Livro II · Dos actos processuaisTítulo I · Disposições gerais

Artigo 87.ºAssistência do público a actos processuais

Pertence ao Código de Processo Penal (DL n.º 78/87, de 17 de Fevereiro)

Resumo em linguagem claraGerado por IA · revisto contra texto oficial

Este artigo estabelece o princípio fundamental da publicidade dos actos processuais penais em Portugal. Em regra, qualquer pessoa pode assistir às audiências e outros actos declarados públicos pela lei, garantindo transparência no funcionamento da justiça. Contudo, o juiz pode decidir restringir ou excluir essa presença do público quando existam motivos concretos e graves — como proteger a dignidade das pessoas envolvidas, a moral pública ou garantir o normal decurso do processo. Nos crimes de tráfico de órgãos, tráfico de pessoas ou contra a liberdade sexual, a exclusão da publicidade é a regra, não a excepção. Quando o acto decorre sem público, apenas participantes necessários e pessoas autorizadas pelo juiz (como jornalistas ou investigadores) podem estar presentes. Uma garantia importante: a sentença é sempre lida publicamente, independentemente de todo o resto ter sido secreto. O juiz também pode impedir menores de idade ou pessoas com comportamento inadequado, sem que isso seja considerado uma «exclusão de publicidade».

Quando se aplica — exemplos práticos

Audiência pública de julgamento numa causa comum

Numa acusação por roubo, a audiência decorre normalmente com portas abertas. Qualquer pessoa — jornalistas, curiosos, estudantes de direito — pode entrar e assistir ao depoimento de testemunhas e argumentos das partes. A leitura da sentença, no final, é também pública. Apenas se surgir uma situação grave (p.ex., uma vítima em risco) o juiz poderá restringir a presença.

Processo de abuso sexual — exclusão de publicidade

Numa acusação por crime sexual, a lei presume automaticamente que o acto deve decorrer sem público para proteger a vítima. Só o juiz, as partes, advogados e potencialmente um psicólogo ou assistente social estão presentes. Mesmo assim, a sentença será lida em sessão pública, garantindo que a decisão final é conhecida.
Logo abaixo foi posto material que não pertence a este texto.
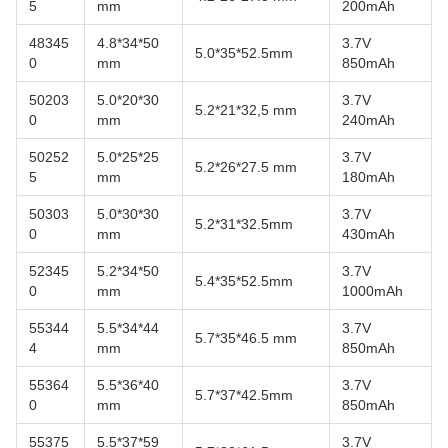
5
mm
200mAh
48345
4.8*34*50
3.7V
5.0*35*52.5mm
0
mm
850mAh
50203
5.0*20*30
3.7V
5.2*21*32,5 mm
0
mm
240mAh
50252
5.0*25*25
3.7V
5.2*26*27.5 mm
5
mm
180mAh
50303
5.0*30*30
3.7V
5.2*31*32.5mm
0
mm
430mAh
52345
5.2*34*50
3.7V
5.4*35*52.5mm
0
mm
1000mAh
55344
5.5*34*44
3.7V
5.7*35*46.5 mm
4
mm
850mAh
55364
5.5*36*40
3.7V
5.7*37*42.5mm
0
mm
850mAh
55375
5.5*37*59
3.7V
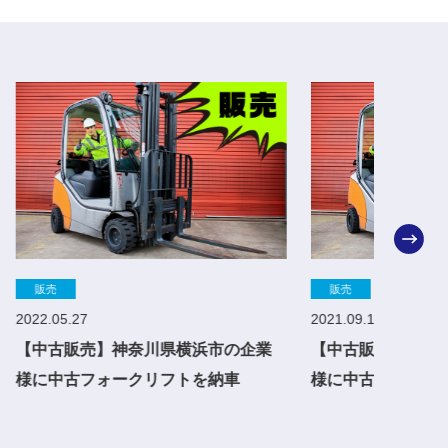
販売
販売
2021.09.13
2021.0
市の企業
【中古販売】神奈川県横浜市の企業
【中古
納車
様に中古フォークリフトを納車
様に中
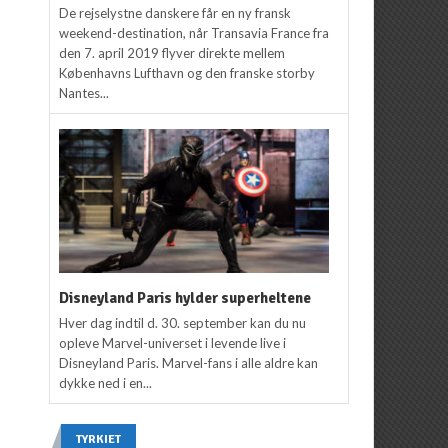
De rejselystne danskere får en ny fransk
weekend-destination, når Transavia France fra
den 7. april 2019 flyver direkte mellem
Københavns Lufthavn og den franske storby
Nantes...
Disneyland Paris hylder superheltene
Hver dag indtil d. 30. september kan du nu
opleve Marvel-universet i levende live i
Disneyland Paris. Marvel-fans i alle aldre kan
dykke ned i en...
TYRKIET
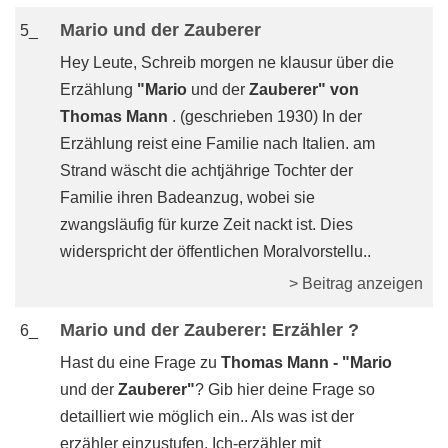
Mario und der Zauberer
5_
Hey Leute, Schreib morgen ne klausur über die
Erzählung
"Mario
und der
Zauberer" von
Thomas Mann
. (geschrieben 1930) In der
Erzählung reist eine Familie nach Italien. am
Strand wäscht die achtjährige Tochter der
Familie ihren Badeanzug, wobei sie
zwangsläufig für kurze Zeit nackt ist. Dies
widerspricht der öffentlichen Moralvorstellu..
> Beitrag anzeigen
Mario und der Zauberer: Erzähler ?
6_
Hast du eine Frage zu
Thomas Mann - "Mario
und der
Zauberer"
? Gib hier deine Frage so
detailliert wie möglich ein.. Als was ist der
erzähler einzustufen. Ich-erzähler mit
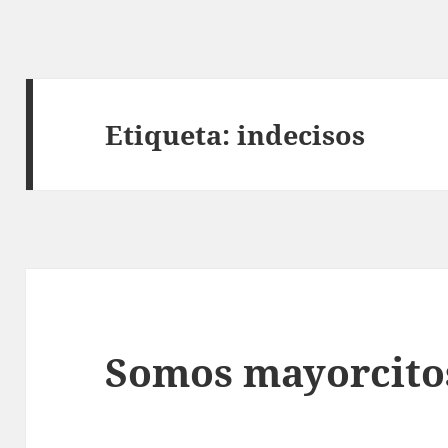
Etiqueta:
indecisos
Somos mayorcito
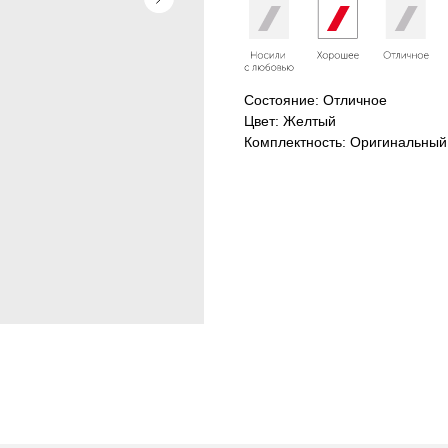
Хорошее
Состояние: Отличное
Цвет: Желтый
Комплектность: Оригинальный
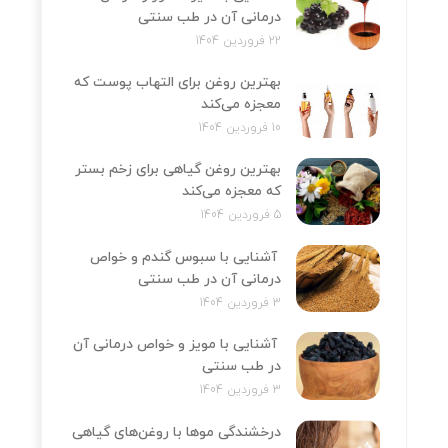
درمانی آن در طب سنتی
22 فروردین 1404
بهترین روغن برای التهاب پوست که
معجزه می‌کند
10 فروردین 1404
بهترین روغن گیاهی برای زخم بستر
که معجزه می‌کند
5 فروردین 1404
آشنایی با سبوس گندم و خواص
درمانی آن در طب سنتی
3 فروردین 1404
آشنایی با مویز و خواص درمانی آن
در طب سنتی
3 فروردین 1404
درخشندگی موها با روغن‌های گیاهی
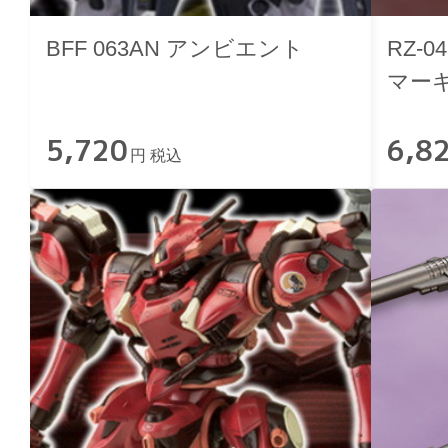
BFF 063AN アンビエント
RZ-
マーキ
5,720
6,8
円 税込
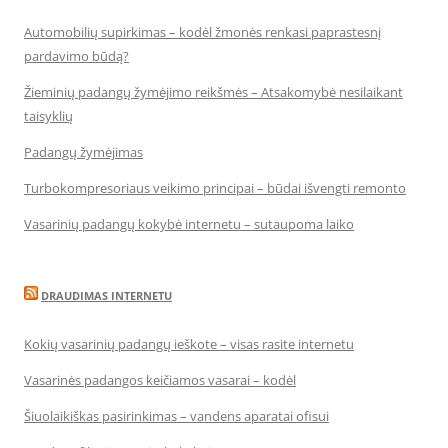
Automobilių supirkimas – kodėl žmonės renkasi paprastesnį
pardavimo būdą?
Žieminių padangų žymėjimo reikšmės – Atsakomybė nesilaikant
taisyklių
Padangų žymėjimas
Turbokompresoriaus veikimo principai – būdai išvengti remonto
Vasarinių padangų kokybė internetu – sutaupoma laiko
DRAUDIMAS INTERNETU
Kokių vasarinių padangų ieškote – visas rasite internetu
Vasarinės padangos keičiamos vasarai – kodėl
Šiuolaikiškas pasirinkimas – vandens aparatai ofisui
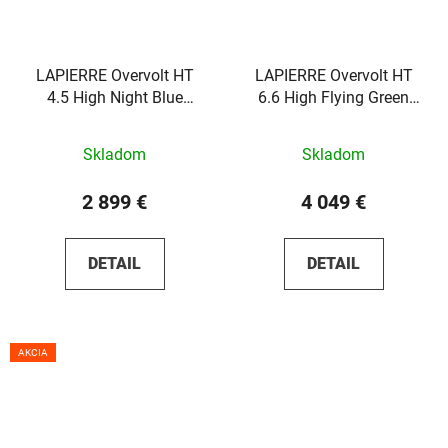
LAPIERRE Overvolt HT
LAPIERRE Overvolt HT
4.5 High Night Blue
6.6 High Flying Green
2025
2026
Skladom
Skladom
2 899 €
4 049 €
DETAIL
DETAIL
AKCIA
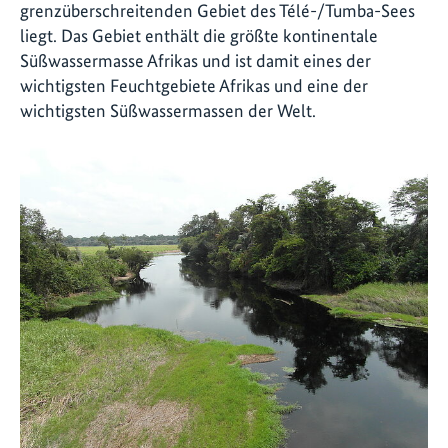
grenzüberschreitenden Gebiet des Télé-/Tumba-Sees
liegt. Das Gebiet enthält die größte kontinentale
Süßwassermasse Afrikas und ist damit eines der
wichtigsten Feuchtgebiete Afrikas und eine der
wichtigsten Süßwassermassen der Welt.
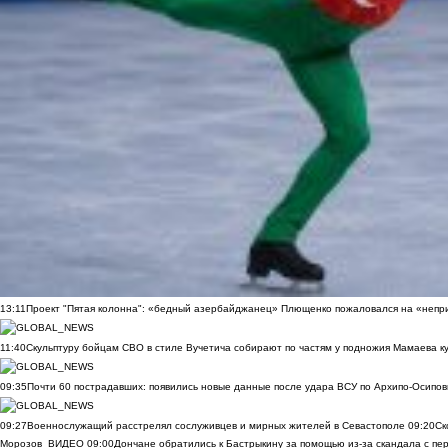
13:11
Проект "Пятая колонна": «бедный азербайджанец» Плющенко пожаловался на «непри
11:40
Скульптуру бойцам СВО в стиле Вучетича собирают по частям у подножия Мамаева к
09:35
Почти 60 пострадавших: появились новые данные после удара ВСУ по Архипо-Осипов
09:27
Военнослужащий расстрелял сослуживцев и мирных жителей в Севастополе
09:20
Ск
Морозов
ВИДЕО
09:00
Дончане обратились к Бастрыкину за помощью из-за скандала с пе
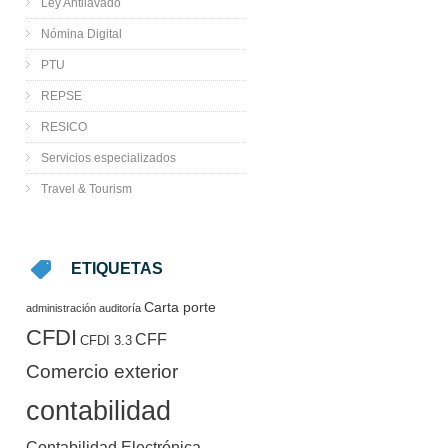
Ley Antilavado
Nómina Digital
PTU
REPSE
RESICO
Servicios especializados
Travel & Tourism
ETIQUETAS
Carta porte
administración
auditoría
CFDI
CFF
CFDI 3.3
Comercio exterior
contabilidad
Contabilidad Electrónica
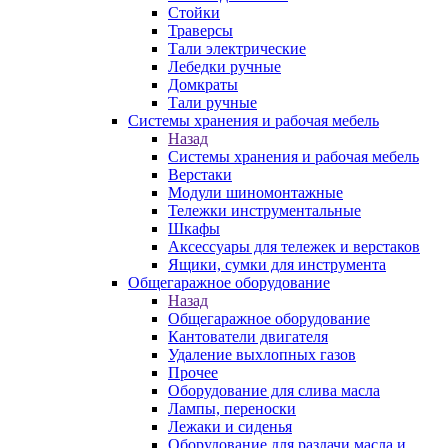
Стойки
Траверсы
Тали электрические
Лебедки ручные
Домкраты
Тали ручные
Системы хранения и рабочая мебель
Назад
Системы хранения и рабочая мебель
Верстаки
Модули шиномонтажные
Тележки инструментальные
Шкафы
Аксессуары для тележек и верстаков
Ящики, сумки для инструмента
Общегаражное оборудование
Назад
Общегаражное оборудование
Кантователи двигателя
Удаление выхлопных газов
Прочее
Оборудование для слива масла
Лампы, переноски
Лежаки и сиденья
Оборудование для раздачи масла и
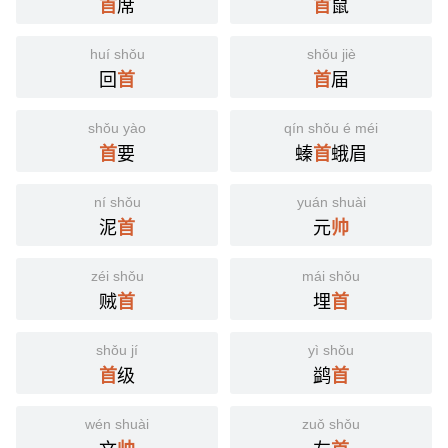
席
鼠
首
首
huí shǒu
shǒu jiè
回
届
首
首
shǒu yào
qín shǒu é méi
要
螓
蛾眉
首
首
ní shǒu
yuán shuài
泥
元
首
帅
zéi shǒu
mái shǒu
贼
埋
首
首
shǒu jí
yì shǒu
级
鹢
首
首
wén shuài
zuǒ shǒu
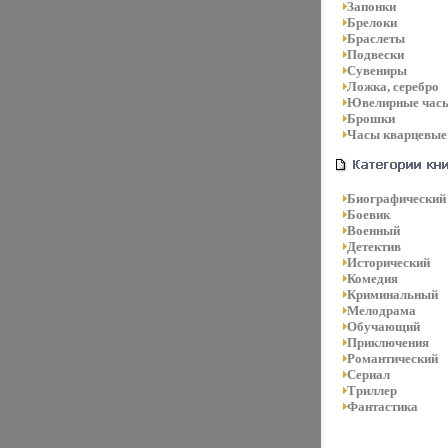
Запонки
Брелоки
Браслеты
Подвески
Сувениры
Ложка, серебро
Ювелирные час
Брошки
Часы кварцевые
Биографический
Боевик
Военный
Детектив
Исторический
Комедия
Криминальный
Мелодрама
Обучающий
Приключения
Романтический
Сериал
Триллер
Фантастика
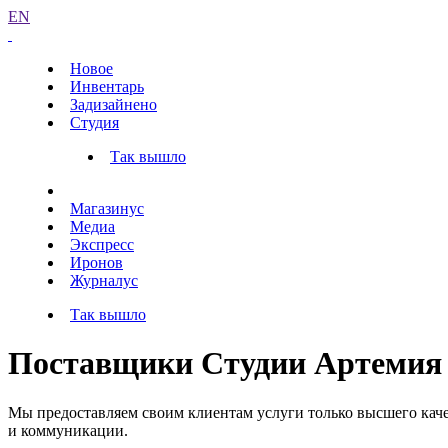
EN
Новое
Инвентарь
Задизайнено
Студия
Так вышло
Магазинус
Медиа
Экспресс
Иронов
Журналус
Так вышло
Поставщики Студии Артемия 
Мы предоставляем своим клиентам услуги только высшего кач
и коммуникации.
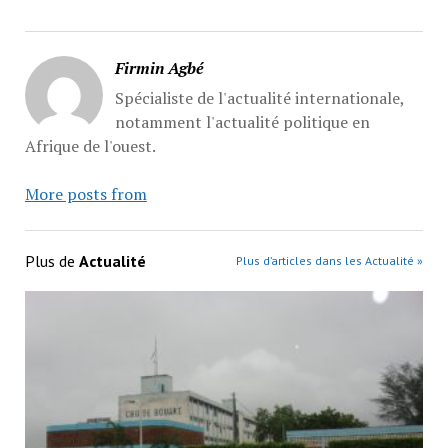
Firmin Agbé
Spécialiste de l'actualité internationale,
notamment l'actualité politique en
Afrique de l'ouest.
More posts from
Plus de
Actualité
Plus d’articles dans les Actualité »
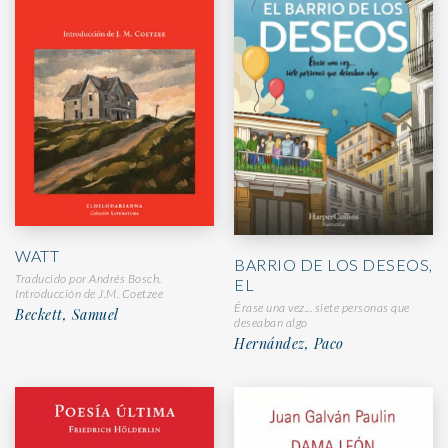
WATT
BARRIO DE LOS DESEOS,
Traducido por Andrés Bosch.
EL
Introducción de J.M. Coetzee
Érase una vez... siete personas que
Beckett, Samuel
deseaban algo
Hernández, Paco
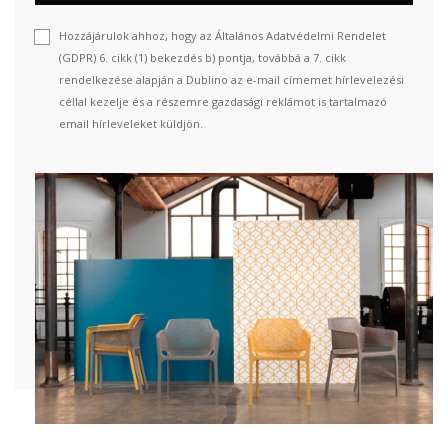
Hozzájárulok ahhoz, hogy az Általános Adatvédelmi Rendelet
(GDPR) 6. cikk (1) bekezdés b) pontja, továbbá a 7. cikk
rendelkezése alapján a Dublino az e-mail címemet hírlevelezési
céllal kezelje és a részemre gazdasági reklámot is tartalmazó
email hírleveleket küldjön.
Restrição excepcional por razões de segurança

Numa audiência envolvendo crime organizado, o juiz reconhece que publicidade poderia pôr em risco testemunhas. Por despacho fundamentado, decide excluir o público geral, mas permite que um jornalista acreditado assista por razões profissionais. Esta restrição cessa quando o risco desaparecer.

Texto oficial

Ver no PGDL ↗
1 - Aos actos processuais declarados públicos pela lei, nomeadamente às audiências, pode assistir qualquer pessoa. Oficiosamente ou a requerimento do Ministério Público, do arguido ou do assistente pode, porém, o juiz decidir, por despacho, restringir a livre assistência do público ou que o acto, ou parte dele, decorra com exclusão da publicidade. 2 - O despacho referido na segunda parte do número anterior deve fundar-se em factos ou circunstâncias concretas que façam presumir que a publicidade causaria grave dano à dignidade das pessoas, à moral pública ou ao normal decurso do acto e deve ser revogado logo que cessarem os motivos que lhe deram causa. 3 - Em caso de processo por crime de tráfico de órgãos humanos, tráfico de pessoas, ou contra a liberdade e autodeterminação sexual, os atos processuais decorrem, em regra, com exclusão da publicidade. 4 - Decorrendo o acto com exclusão da publicidade, apenas podem assistir as pessoas que nele tiverem de intervir, bem como outras que o juiz admitir por razões atendíveis, nomeadamente de ordem profissional ou científica. 5 - A exclusão da publicidade não abrange, em caso algum, a leitura da sentença. 6 - Não implica restrição ou exclusão da publicidade, para efeito do disposto nos números anteriores, a proibição, pelo juiz, da assistência de menor de 18 anos ou de quem, pelo seu comportamento, puser em causa a dignidade ou a disciplina do acto.